Source data =>
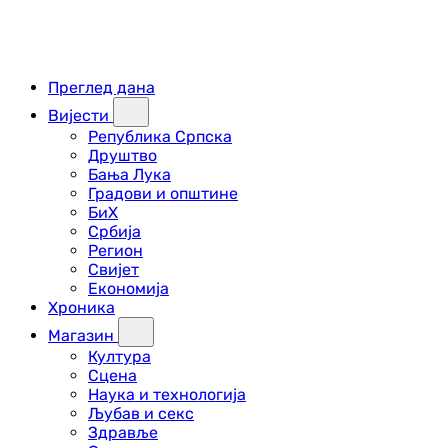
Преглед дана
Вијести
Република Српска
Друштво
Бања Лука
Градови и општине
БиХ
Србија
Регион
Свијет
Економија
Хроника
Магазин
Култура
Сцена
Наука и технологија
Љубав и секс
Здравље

Problem to work on =>
Each entry above is to be written out again unchanged, apart from the pictures, which are left out.

Response =>
Преглед дана
Вијести
Република Српска
Друштво
Бања Лука
Градови и општине
БиХ
Србија
Регион
Свијет
Економија
Хроника
Магазин
Култура
Сцена
Наука и технологија
Љубав и секс
Здравље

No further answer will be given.